Q3. Chi-square = 394 (df=43) with prob < 3e-58. The p value is given in the scientific format, with 3 multiplied by 10 to the power of -58. It is so small (divided by 10 to the power of 58) that we can just say p<0.001. We should reject the model, because the probability of observing the given correlation matrix in the population where the 1-factor model is true (the hypothesis we are testing) is vanishingly small (p<0.001). However, chi-square test is very sensitive to the sample size, and our sample is quite large.
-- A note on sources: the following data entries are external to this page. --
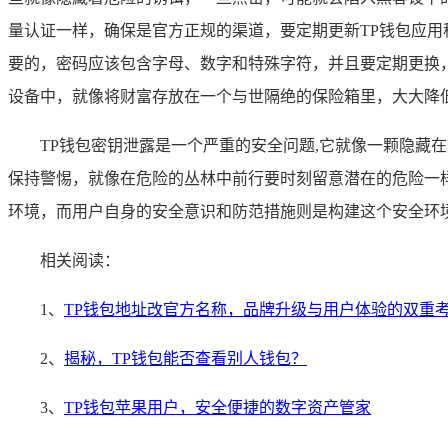
量认证一样，确保是官方正规的渠道，要定期更新TP钱包应
要的，密码应该包含字母、数字和特殊字符，并且要定期更换
设备中，就像将财富存放在一个与世隔绝的保险箱里，大大降
TP钱包密钥泄露是一个严重的安全问题,它就像一颗隐
保持警惕，就像在危险的丛林中前行要时刻留意潜在的危险一
环境，而用户自身的安全意识和防范措施则是构建这个安全环
相关阅读：
1、
TP钱包地址改官方名称，品牌升级与用户体验的双重
2、
揭秘，TP钱包能否查看别人钱包？
3、
TP钱包苹果用户，安全便捷的数字资产管家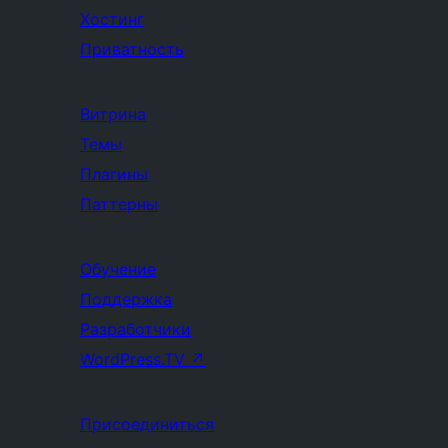
Хостинг
Приватность
Витрина
Темы
Плагины
Паттерны
Обучение
Поддержка
Разработчики
WordPress.TV
↗
Присоединиться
We must judge the fit based on other criteria, for instance residuals.

Q4. The RMSR=0.04 is nice and small, indicating that the 2-factor model reproduces the observed correlations well overall.
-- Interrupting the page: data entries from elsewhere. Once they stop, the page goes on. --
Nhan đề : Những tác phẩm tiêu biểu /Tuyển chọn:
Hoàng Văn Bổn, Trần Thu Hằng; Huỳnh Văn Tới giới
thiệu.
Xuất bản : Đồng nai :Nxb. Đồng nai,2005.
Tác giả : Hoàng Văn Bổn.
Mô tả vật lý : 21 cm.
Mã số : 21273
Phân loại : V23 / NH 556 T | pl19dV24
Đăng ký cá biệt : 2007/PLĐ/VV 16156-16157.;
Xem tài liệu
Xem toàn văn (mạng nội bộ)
Q5. Most residuals are very small (close to zero), and only 2 residuals are above 0.1 in absolute value. The largest residual 0.12 is between items esqp_02 and esqp_03. This is still only very slightly above 0.1. We conclude that none of the residuals cause particular concern.

Q6. In the un-rotated solution, Factor 1 accounts for 49% of total variance and Factor 2 accounts for 6.6%. As the factors are uncorrelated, these can be added together to obtain 55.6%.
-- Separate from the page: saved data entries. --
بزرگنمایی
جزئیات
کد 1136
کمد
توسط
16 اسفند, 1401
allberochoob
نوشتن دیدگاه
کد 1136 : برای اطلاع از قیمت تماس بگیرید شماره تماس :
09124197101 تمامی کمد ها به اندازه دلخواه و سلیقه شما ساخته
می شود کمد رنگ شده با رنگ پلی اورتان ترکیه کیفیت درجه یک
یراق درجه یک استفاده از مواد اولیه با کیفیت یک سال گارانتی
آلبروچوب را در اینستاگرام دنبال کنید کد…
Q7. After the varimax rotation, Factor 1 accounts for 45.1% of total variance and Factor 2 accounts for 10.5%. As the factors are still uncorrelated, these can be added together to obtain 55.6%. This is the same amount as in the un-rotated solution because factor rotations do not alter the total variance explained by factors in items (item uniqueness are invariant to rotation). Despite the amounts of variance re-distributing between factors, the total is still the same.

Q8. After the oblimin rotation, Factor 1 accounts for 46.5% of total variance and Factor 2 accounts for 8.3%. The cumulative total given, 54.7%, is no longer the same as in the un-rotated solution because the factors are correlated, and their variances cannot be added. However, the true total variance explained is still 55.6%, as reported in the un-rotated solution, because factor rotation does not change this result.

Q9. In the oblique solution, factors correlate moderately at 0.39. We would expect domains of satisfaction to correlate. We interpret this result as the expected correlation between constructs Satisfaction with Care and Satisfaction with Environment in the population of parents from which we sampled.